[Dataset entries]
------------------------------------------------------------
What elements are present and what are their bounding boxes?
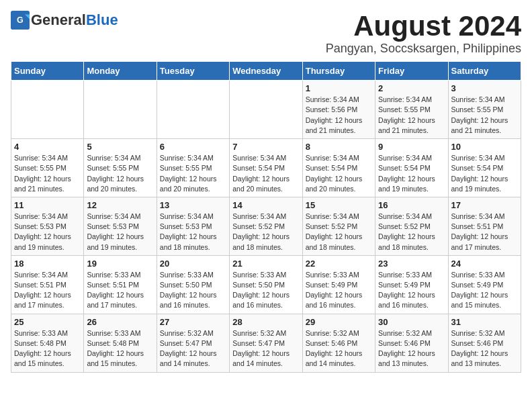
week-row-4: 25Sunrise: 5:33 AM Sunset: 5:48 PM Dayli… — [11, 314, 521, 372]
day-info: Sunrise: 5:34 AM Sunset: 5:51 PM Dayligh… — [451, 212, 518, 253]
day-number: 26 — [87, 317, 153, 327]
day-number: 4 — [14, 142, 81, 152]
day-cell: 20Sunrise: 5:33 AM Sunset: 5:50 PM Dayli… — [157, 255, 229, 314]
logo-general-text: General — [31, 11, 86, 29]
day-cell: 27Sunrise: 5:32 AM Sunset: 5:47 PM Dayli… — [157, 314, 229, 372]
day-info: Sunrise: 5:33 AM Sunset: 5:51 PM Dayligh… — [87, 270, 153, 311]
day-cell: 16Sunrise: 5:34 AM Sunset: 5:52 PM Dayli… — [375, 197, 448, 255]
day-number: 28 — [232, 317, 299, 327]
day-cell: 30Sunrise: 5:32 AM Sunset: 5:46 PM Dayli… — [375, 314, 448, 372]
day-cell: 22Sunrise: 5:33 AM Sunset: 5:49 PM Dayli… — [302, 255, 375, 314]
day-info: Sunrise: 5:32 AM Sunset: 5:46 PM Dayligh… — [306, 328, 372, 369]
day-info: Sunrise: 5:34 AM Sunset: 5:55 PM Dayligh… — [87, 153, 153, 194]
day-cell: 13Sunrise: 5:34 AM Sunset: 5:53 PM Dayli… — [157, 197, 229, 255]
day-cell: 23Sunrise: 5:33 AM Sunset: 5:49 PM Dayli… — [375, 255, 448, 314]
day-cell — [84, 81, 157, 139]
day-info: Sunrise: 5:32 AM Sunset: 5:47 PM Dayligh… — [160, 328, 226, 369]
day-number: 5 — [87, 142, 153, 152]
svg-text:G: G — [17, 15, 24, 25]
day-number: 23 — [378, 259, 445, 269]
day-number: 21 — [232, 259, 299, 269]
day-cell: 18Sunrise: 5:34 AM Sunset: 5:51 PM Dayli… — [11, 255, 84, 314]
day-info: Sunrise: 5:33 AM Sunset: 5:48 PM Dayligh… — [87, 328, 153, 369]
page-header: G GeneralBlue August 2024 Pangyan, Soccs… — [11, 11, 521, 56]
day-cell: 25Sunrise: 5:33 AM Sunset: 5:48 PM Dayli… — [11, 314, 84, 372]
day-info: Sunrise: 5:34 AM Sunset: 5:56 PM Dayligh… — [306, 95, 372, 136]
day-info: Sunrise: 5:34 AM Sunset: 5:53 PM Dayligh… — [14, 212, 81, 253]
day-cell: 1Sunrise: 5:34 AM Sunset: 5:56 PM Daylig… — [302, 81, 375, 139]
day-info: Sunrise: 5:33 AM Sunset: 5:50 PM Dayligh… — [160, 270, 226, 311]
day-cell — [157, 81, 229, 139]
day-number: 8 — [306, 142, 372, 152]
weekday-header-wednesday: Wednesday — [230, 62, 302, 81]
day-number: 22 — [306, 259, 372, 269]
day-number: 15 — [306, 200, 372, 210]
logo: G GeneralBlue — [11, 11, 118, 30]
weekday-header-friday: Friday — [375, 62, 448, 81]
day-number: 31 — [451, 317, 518, 327]
calendar-table: SundayMondayTuesdayWednesdayThursdayFrid… — [11, 61, 521, 372]
day-info: Sunrise: 5:34 AM Sunset: 5:52 PM Dayligh… — [232, 212, 299, 253]
week-row-2: 11Sunrise: 5:34 AM Sunset: 5:53 PM Dayli… — [11, 197, 521, 255]
week-row-0: 1Sunrise: 5:34 AM Sunset: 5:56 PM Daylig… — [11, 81, 521, 139]
week-row-1: 4Sunrise: 5:34 AM Sunset: 5:55 PM Daylig… — [11, 139, 521, 197]
day-info: Sunrise: 5:34 AM Sunset: 5:55 PM Dayligh… — [14, 153, 81, 194]
day-cell: 26Sunrise: 5:33 AM Sunset: 5:48 PM Dayli… — [84, 314, 157, 372]
day-cell: 29Sunrise: 5:32 AM Sunset: 5:46 PM Dayli… — [302, 314, 375, 372]
day-cell: 10Sunrise: 5:34 AM Sunset: 5:54 PM Dayli… — [448, 139, 521, 197]
logo-blue-text: Blue — [86, 11, 118, 29]
day-cell: 17Sunrise: 5:34 AM Sunset: 5:51 PM Dayli… — [448, 197, 521, 255]
day-cell: 28Sunrise: 5:32 AM Sunset: 5:47 PM Dayli… — [230, 314, 302, 372]
day-number: 13 — [160, 200, 226, 210]
month-title: August 2024 — [326, 11, 521, 42]
day-info: Sunrise: 5:33 AM Sunset: 5:49 PM Dayligh… — [306, 270, 372, 311]
day-number: 25 — [14, 317, 81, 327]
day-number: 2 — [378, 83, 445, 93]
day-info: Sunrise: 5:32 AM Sunset: 5:46 PM Dayligh… — [378, 328, 445, 369]
day-cell: 5Sunrise: 5:34 AM Sunset: 5:55 PM Daylig… — [84, 139, 157, 197]
day-info: Sunrise: 5:33 AM Sunset: 5:49 PM Dayligh… — [378, 270, 445, 311]
day-info: Sunrise: 5:34 AM Sunset: 5:54 PM Dayligh… — [306, 153, 372, 194]
day-number: 24 — [451, 259, 518, 269]
weekday-header-tuesday: Tuesday — [157, 62, 229, 81]
location-subtitle: Pangyan, Soccsksargen, Philippines — [326, 42, 521, 56]
day-number: 10 — [451, 142, 518, 152]
day-number: 3 — [451, 83, 518, 93]
day-cell: 19Sunrise: 5:33 AM Sunset: 5:51 PM Dayli… — [84, 255, 157, 314]
day-cell — [230, 81, 302, 139]
day-number: 11 — [14, 200, 81, 210]
day-cell: 21Sunrise: 5:33 AM Sunset: 5:50 PM Dayli… — [230, 255, 302, 314]
day-number: 30 — [378, 317, 445, 327]
day-info: Sunrise: 5:34 AM Sunset: 5:53 PM Dayligh… — [160, 212, 226, 253]
day-number: 14 — [232, 200, 299, 210]
weekday-header-row: SundayMondayTuesdayWednesdayThursdayFrid… — [11, 62, 521, 81]
day-number: 27 — [160, 317, 226, 327]
day-cell: 11Sunrise: 5:34 AM Sunset: 5:53 PM Dayli… — [11, 197, 84, 255]
day-cell: 6Sunrise: 5:34 AM Sunset: 5:55 PM Daylig… — [157, 139, 229, 197]
day-number: 18 — [14, 259, 81, 269]
calendar-body: 1Sunrise: 5:34 AM Sunset: 5:56 PM Daylig… — [11, 81, 521, 372]
week-row-3: 18Sunrise: 5:34 AM Sunset: 5:51 PM Dayli… — [11, 255, 521, 314]
day-number: 20 — [160, 259, 226, 269]
day-info: Sunrise: 5:32 AM Sunset: 5:47 PM Dayligh… — [232, 328, 299, 369]
day-cell: 8Sunrise: 5:34 AM Sunset: 5:54 PM Daylig… — [302, 139, 375, 197]
day-info: Sunrise: 5:34 AM Sunset: 5:53 PM Dayligh… — [87, 212, 153, 253]
weekday-header-sunday: Sunday — [11, 62, 84, 81]
day-info: Sunrise: 5:34 AM Sunset: 5:55 PM Dayligh… — [451, 95, 518, 136]
day-number: 7 — [232, 142, 299, 152]
day-info: Sunrise: 5:34 AM Sunset: 5:52 PM Dayligh… — [306, 212, 372, 253]
day-info: Sunrise: 5:34 AM Sunset: 5:51 PM Dayligh… — [14, 270, 81, 311]
day-info: Sunrise: 5:33 AM Sunset: 5:49 PM Dayligh… — [451, 270, 518, 311]
day-cell: 4Sunrise: 5:34 AM Sunset: 5:55 PM Daylig… — [11, 139, 84, 197]
day-info: Sunrise: 5:34 AM Sunset: 5:54 PM Dayligh… — [378, 153, 445, 194]
day-cell: 7Sunrise: 5:34 AM Sunset: 5:54 PM Daylig… — [230, 139, 302, 197]
day-info: Sunrise: 5:34 AM Sunset: 5:55 PM Dayligh… — [160, 153, 226, 194]
day-number: 16 — [378, 200, 445, 210]
day-cell: 14Sunrise: 5:34 AM Sunset: 5:52 PM Dayli… — [230, 197, 302, 255]
day-info: Sunrise: 5:32 AM Sunset: 5:46 PM Dayligh… — [451, 328, 518, 369]
weekday-header-saturday: Saturday — [448, 62, 521, 81]
day-info: Sunrise: 5:34 AM Sunset: 5:55 PM Dayligh… — [378, 95, 445, 136]
day-cell: 24Sunrise: 5:33 AM Sunset: 5:49 PM Dayli… — [448, 255, 521, 314]
day-cell: 9Sunrise: 5:34 AM Sunset: 5:54 PM Daylig… — [375, 139, 448, 197]
day-number: 29 — [306, 317, 372, 327]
------------------------------------------------------------
- **Assigned task**: Give the count of lines in the data above that hold the string "logo", with no additional words.

- **Written answer**: 3